Texte d’Alain Delaunois

Tout le reste n’est qu’hypothèse et rêve…
Louise Glück

… Alors on rassemble ce qu’on peut, on se fait glaneuse, on tire parti des multiples pratiques – modestes pistes de secours – que peut proposer l’art quand on s’y astreint. On regarde ce qui a déjà vécu avant et ce qui ne demande qu’à revivre après. Il faut s’élancer.

Ainsi surgissent les créations de Jot Fau. Un univers singulier, qu’elle conçoit au jour le jour, dans une grande vigilance à tenter de capter l’inattendu. Se laisser surprendre par les trouvailles, les découvertes imprévues autant qu’imprévisibles, les objets-souvenirs de vies antérieures, les jouets de l’enfance, les étoffes et les cuirs usés qui ont tant vu, et tout connu, le pire et le meilleur, les brimborions et brindilles des existences de chacun.e. Certains collectent les marrons et leurs bogues. Jot Fau choisit de petites branches de châtaigniers qui, habillées de coton pour l’occasion, deviennent les figurants vivants de cette exposition. Métaphore discrète de notre relation aux mondes naturels qui nous entourent.

Jot Fau déniche le passage dans le temps de chaque matériau, et leur passé devient son présent. Toutes ces matières devenues pour beaucoup indésirables, déchues, portent à chaque fois une (ou plusieurs) histoire(s). Ce sont parfois des chocs, des violences, des traumatismes mutiques. Ils constituent les fragments du réel profond des êtres. Jot Fau les récupère et les amasse. De ce bout de réel, elle se saisit, l’assemble, le façonne, le rapièce, le soigne, lui donne une seconde peau : elle lui rend vie avec jouissance, et dans la jouissance d’un geste précis, ordonné, avec un outillage simple et une pratique instinctive.

Réinventer ce qu’on appelle réel, chez Jot Fau, passe par un travail sur la mémoire, mais également par une grande prévenance à l’égard de ce qu’elle crée. Si Jot Fau répare et soigne, ce n’est pas seulement par la matière, qui sera associée à d’autres, cuirs de couleurs, laines, cotons, lins, cordages tressés, petites images signifiantes, enveloppes de velours, alphabets et pensées minutieusement brodés.

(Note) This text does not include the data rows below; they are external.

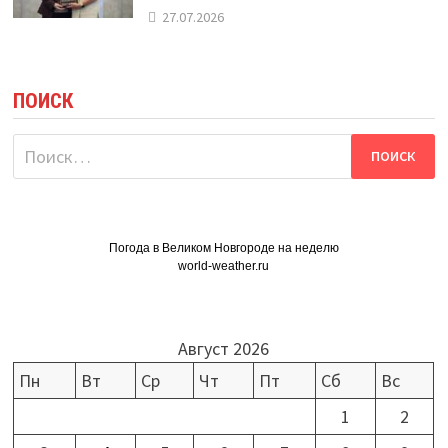
27.07.2026
ПОИСК
Найти:
Погода в Великом Новгороде на неделю
world-weather.ru
Август 2026
Пн
Вт
Ср
Чт
Пт
Сб
Вс
1
2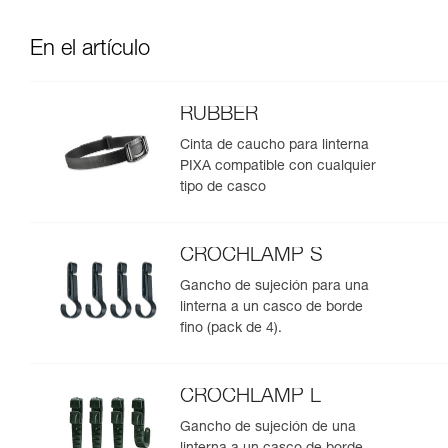
En el artículo
RUBBER
Cinta de caucho para linterna
PIXA compatible con cualquier
tipo de casco
CROCHLAMP S
Gancho de sujeción para una
linterna a un casco de borde
fino (pack de 4).
CROCHLAMP L
Gancho de sujeción de una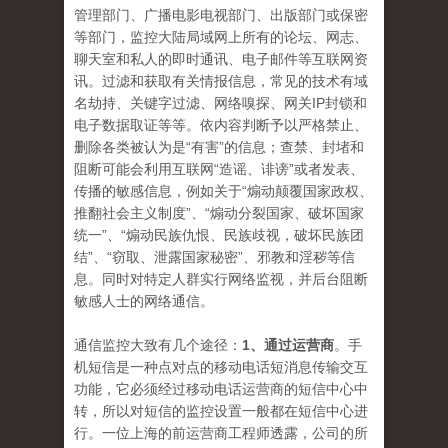
管理部门、广播电影电视部门、出版部门或保密
等部门，监控大陆局域网上所有的论坛、网志、
聊天室和私人的即时通讯、电子邮件等互联网资
讯。过滤和获取有关情报信息，常见的技术有域
名劫持、关键字过滤、网络嗅探、网关IP封锁和
电子数据取证等等。依内容判断予以严格禁止、
删除各类被认为是“有害”的信息；查禁、封堵和
阻断可能会利用互联网“造谣、诽谤”或者发表、
传播的敏感信息，例如关于“煽动颠覆国家政权、
推翻社会主义制度”、“煽动分裂国家、破坏国家
统一”、“煽动民族仇恨、民族歧视，破坏民族团
结”、“窃取、泄露国家秘密”、邪教和淫秽等信
息。同时对特定人群实行网络监视，并后台阻断
敏感人士的网络通信。
通信监控大致有几个途径：
1、通过运营商
。手
机短信是一种点对点的移动电话短消息传输交互
功能，它必须经过移动电话运营商的短信中心中
转，所以对短信的监控设置一般都在短信中心进
行。一位上海的前运营商工程师透露，公司的所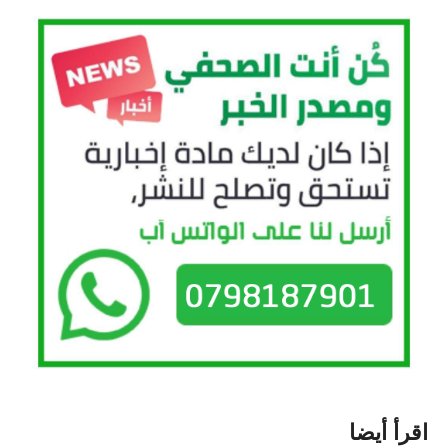
اقرأ أيضا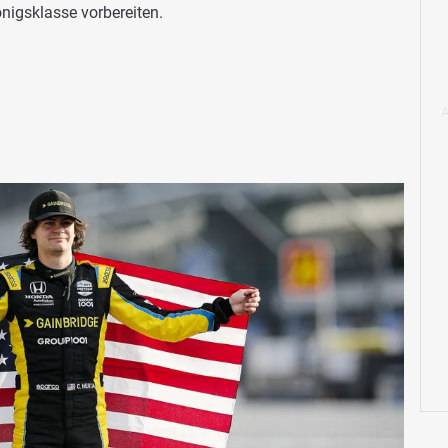
nigsklasse vorbereiten.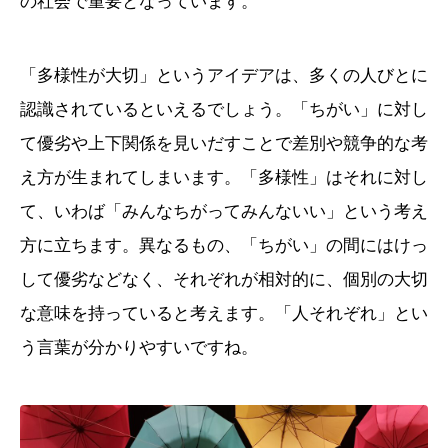
の社会で重要となっています。
「多様性が大切」というアイデアは、多くの人びとに
認識されているといえるでしょう。「ちがい」に対し
て優劣や上下関係を見いだすことで差別や競争的な考
え方が生まれてしまいます。「多様性」はそれに対し
て、いわば「みんなちがってみんないい」という考え
方に立ちます。異なるもの、「ちがい」の間にはけっ
して優劣などなく、それぞれが相対的に、個別の大切
な意味を持っていると考えます。「人それぞれ」とい
う言葉が分かりやすいですね。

Il s’agit pour elle de laisser apparaître, grâce à l’objet réinventé, ce que peut être une profonde réparation intime, celle de nos pensées et de notre inconscient, et par quoi passe cette réparation. De la sensualité des corps fragmentés, protégés ou contenus (cordes, cuirasses, protections), par delà le genre, se dégage un érotisme qui ne verse pas pour autant dans la tiédeur ni dans une sexualité à l’hédonisme convenu. Il y a chez Jot Fau la mise en place d’une méthode d’évitement par rapport à la représentation standardisée aux extrêmes, puritaine ou pornographique, du corps : très justement, elle nous rappelle que le lit défait, la couette ou l’oreiller peuvent être tout autant les synonymes d’un refuge doux et bienfaisant que d’un abandon de l’autre.

On peut encore souligner dans cet univers la place ironique, nostalgique, ou vulnérable, que Jot Fau accorde aux mots, aux aphorismes, qu’elle va inscrire sur certaines de ses œuvres, ou aux titres de ses expositions. « Le risque de se faire » est aussi celui-là. Faire entrer le regardeur dans les dimensions polysémiques de l’œuvre, c’est lui donner des indices – et la possibilité d’apprécier un décalage, une distance, ou une proximité. Le cinéma et les Ailes du désir, la poésie et quelques mots, des lectures, Annie Dillard, Audre Lorde, Ursula K. Le Guin, l’humour et le double sens également : Une main qui en sert une autre, Perdre la face ou faire bonne figure, Rien à dire – tout à panser… Jot Fau, là aussi, écarte le trop couru, le # numéroté de la série, ou l’abondance du « Sans titre » de l’art contemporain. Avec elle, on accède à une part d’imaginaire sensible, où la métamorphose rend possible le retour au vivant, et aux énigmes qui traversent ses objets.

Alain Delaunois

Texte de Evelyn Simons

Du 11 mars au 29 avril 2023, Les Drapiers présentent une exposition consacrée à la jeune artiste belge montante, Jot Fau. Intitulée Le risque de se faire, l’exposition dévoile exclusivement des nouvelles productions, de petits et moyens formats.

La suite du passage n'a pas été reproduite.